Slowly, she turned her head to look at Cyd's left wrist. As if in answer, the jade bracer there pulsed with a soft, warm, white light from one of its embedded crystals. Hestia's blessing.
The answer… was right there.
He probably didn't even realize it. But the blessing of Hestia, the guardian of the family hearth, was reflecting something deep within his own heart. Something he wouldn't—or couldn't—put into words.
"I'm not going to do anything," Cyd said quietly. He pushed himself to his feet, dusting off his clothes. He didn't look back at her as he started walking toward where Medusa waited patiently under a distant tree. "Because I don't want to hurt you."
I never want to see that lost, broken expression on your face again.
If you're angry, then chase me. Hunt me with everything you have. Do it until you can finally be honest with yourself. Until then, I'll keep walking ahead of you. After all, your greatest strength has always been the chase, hasn't it?
"See you later," he called over his shoulder, his tone deliberately light.
Atalanta lay there until the sound of his footsteps faded completely, until the presence of him was gone from the clearing.
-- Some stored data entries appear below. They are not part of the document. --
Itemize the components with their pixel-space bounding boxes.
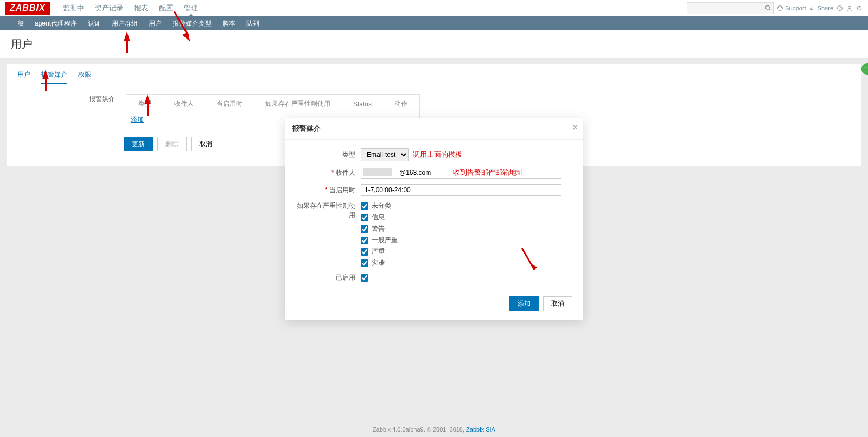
subnav-general[interactable]: 一般: [5, 16, 29, 31]
power-icon[interactable]: [856, 5, 863, 11]
enabled-label: 已启用: [296, 273, 361, 282]
delete-button[interactable]: 删除: [157, 137, 187, 151]
subnav-scripts[interactable]: 脚本: [217, 16, 241, 31]
support-icon: [777, 5, 783, 11]
cb-high[interactable]: [361, 248, 368, 256]
help-icon[interactable]: ?: [837, 5, 843, 11]
svg-line-1: [769, 9, 770, 10]
add-media-link[interactable]: 添加: [127, 113, 147, 126]
severity-checkbox-2[interactable]: 警告: [361, 224, 398, 233]
th-when: 当启用时: [206, 96, 253, 112]
th-recipient: 收件人: [163, 96, 205, 112]
support-label: Support: [785, 5, 806, 11]
when-input[interactable]: [361, 184, 561, 196]
nav-admin[interactable]: 管理: [178, 0, 203, 17]
recipient-annotation: 收到告警邮件邮箱地址: [453, 168, 524, 178]
svg-point-0: [765, 5, 769, 9]
cb-warning[interactable]: [361, 225, 368, 233]
notification-badge[interactable]: 17: [861, 63, 868, 75]
topbar: ZABBIX 监测中 资产记录 报表 配置 管理 Support Z Share…: [0, 0, 868, 16]
support-link[interactable]: Support: [777, 5, 806, 11]
type-select[interactable]: Email-test: [361, 148, 409, 161]
subnav-agent[interactable]: agent代理程序: [29, 16, 82, 31]
arrow-annotation-1: [124, 31, 130, 41]
nav-inventory[interactable]: 资产记录: [90, 0, 129, 17]
update-button[interactable]: 更新: [124, 137, 153, 151]
search-icon: [765, 5, 771, 11]
share-link[interactable]: Z Share: [809, 5, 833, 11]
footer-version: Zabbix 4.0.0alpha9.: [373, 426, 425, 433]
masked-recipient: [363, 168, 392, 176]
tab-permissions[interactable]: 权限: [78, 70, 91, 84]
footer: Zabbix 4.0.0alpha9. © 2001–2018, Zabbix …: [0, 426, 868, 433]
subnav-auth[interactable]: 认证: [82, 16, 106, 31]
tab-user[interactable]: 用户: [17, 70, 30, 84]
arrow-annotation-2: [42, 69, 49, 79]
when-label: 当启用时: [296, 186, 361, 195]
severity-group: 未分类 信息 警告 一般严重 严重 灾难: [361, 201, 398, 268]
th-severity: 如果存在严重性则使用: [254, 96, 341, 112]
search-input[interactable]: [690, 5, 765, 11]
subnav-queue[interactable]: 队列: [241, 16, 265, 31]
footer-copyright: © 2001–2018,: [427, 426, 464, 433]
modal-cancel-button[interactable]: 取消: [543, 296, 572, 311]
th-status: Status: [342, 96, 382, 112]
arrow-annotation-4: [144, 94, 151, 104]
media-modal: 报警媒介 × 类型 Email-test 调用上面的模板 收件人 收到告警邮件邮…: [285, 118, 583, 320]
cb-unclass[interactable]: [361, 202, 368, 210]
footer-link[interactable]: Zabbix SIA: [466, 426, 495, 433]
nav-monitoring[interactable]: 监测中: [58, 0, 90, 17]
cb-disaster[interactable]: [361, 259, 368, 267]
modal-title-text: 报警媒介: [292, 124, 321, 132]
cancel-button[interactable]: 取消: [191, 137, 220, 151]
close-icon[interactable]: ×: [573, 123, 578, 132]
modal-footer: 添加 取消: [285, 296, 583, 320]
enabled-checkbox[interactable]: [361, 274, 368, 282]
media-section-label: 报警媒介: [17, 94, 115, 128]
z-icon: Z: [809, 5, 816, 11]
modal-title: 报警媒介 ×: [285, 118, 583, 140]
subnav-user[interactable]: 用户: [143, 16, 167, 31]
search-box[interactable]: [687, 2, 774, 14]
arrow-annotation-5: [519, 245, 541, 280]
top-right: Support Z Share ?: [687, 2, 863, 14]
subnav-usergroup[interactable]: 用户群组: [106, 16, 143, 31]
svg-text:Z: Z: [809, 5, 813, 11]
sub-nav: 一般 agent代理程序 认证 用户群组 用户 报警媒介类型 脚本 队列: [0, 16, 868, 30]
severity-checkbox-1[interactable]: 信息: [361, 213, 398, 222]
cb-info[interactable]: [361, 214, 368, 221]
user-icon[interactable]: [846, 5, 853, 11]
top-nav: 监测中 资产记录 报表 配置 管理: [58, 0, 203, 17]
logo[interactable]: ZABBIX: [5, 2, 50, 15]
severity-checkbox-4[interactable]: 严重: [361, 247, 398, 256]
severity-checkbox-3[interactable]: 一般严重: [361, 236, 398, 245]
share-label: Share: [818, 5, 833, 11]
svg-line-9: [522, 248, 534, 270]
svg-point-6: [848, 6, 851, 9]
cb-average[interactable]: [361, 237, 368, 244]
svg-text:?: ?: [839, 6, 841, 10]
type-annotation: 调用上面的模板: [413, 150, 462, 160]
nav-reports[interactable]: 报表: [129, 0, 154, 17]
severity-checkbox-0[interactable]: 未分类: [361, 201, 398, 211]
severity-label: 如果存在严重性则使用: [296, 201, 361, 220]
th-action: 动作: [384, 96, 418, 112]
page-title: 用户: [0, 30, 868, 58]
modal-add-button[interactable]: 添加: [509, 296, 539, 311]
user-tabs: 用户 报警媒介 权限: [17, 70, 851, 85]
type-label: 类型: [296, 150, 361, 160]
subnav-mediatype[interactable]: 报警媒介类型: [167, 16, 217, 31]
recipient-label: 收件人: [296, 168, 361, 178]
severity-checkbox-5[interactable]: 灾难: [361, 258, 398, 268]
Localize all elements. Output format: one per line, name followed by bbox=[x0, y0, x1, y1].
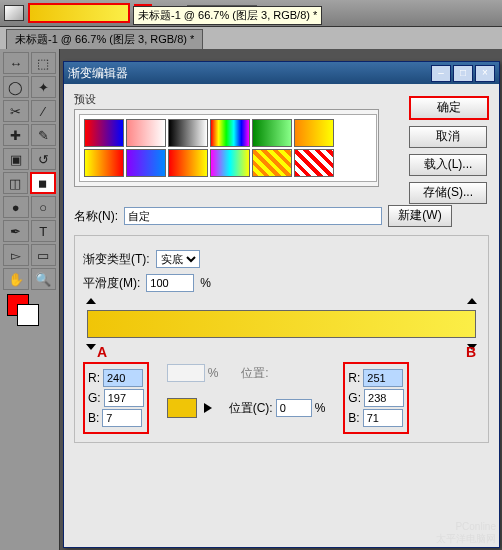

Then she sat up. A hot, stinging drop splashed onto her thigh. Then another. She looked down. Blood was welling from her shredded palms, dripping steadily.
"Why…?"
Why couldn't he understand what was in her heart?
"Do you… look down on me that much?"
She'd all but said it was okay. She'd offered everything. And he'd walked away. Did she seem that fragile to him? That incapable of bearing the weight of her own choices?
"I… won't stop."
Her voice was a raw scrape in the quiet forest.
"What is the hunter, Atalanta, if not hunting?"
"I will hunt you. Even if the road ends at the gates of Hades."
"Until you understand this love of mine."
"This… is my answer to you."
She wrapped her bleeding left hand around the white mark on her wrist, the symbol of a hearth she'd never known, and slowly curled in on herself, a solitary figure in the empty glade. The chase wasn't over. It had only just begun.